• **Task to complete**
Reproduce the entries below exactly, but only from the line containing "Paiement sécurisé" to the line containing "totalement sécurisés.", inclusive.

• **Records for this exercise**
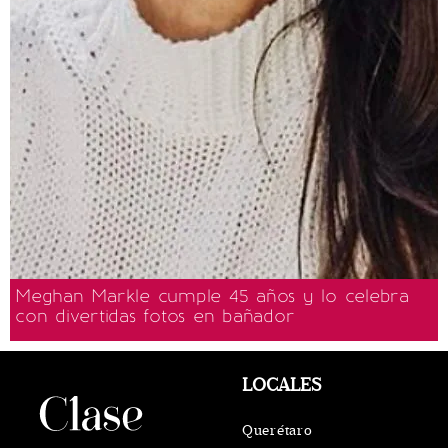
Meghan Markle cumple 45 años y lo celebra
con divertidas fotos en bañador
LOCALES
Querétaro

==

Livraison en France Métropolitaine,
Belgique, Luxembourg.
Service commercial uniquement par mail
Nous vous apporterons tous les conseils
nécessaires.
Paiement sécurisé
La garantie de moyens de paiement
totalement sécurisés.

• **Response area**
Paiement sécurisé
La garantie de moyens de paiement
totalement sécurisés.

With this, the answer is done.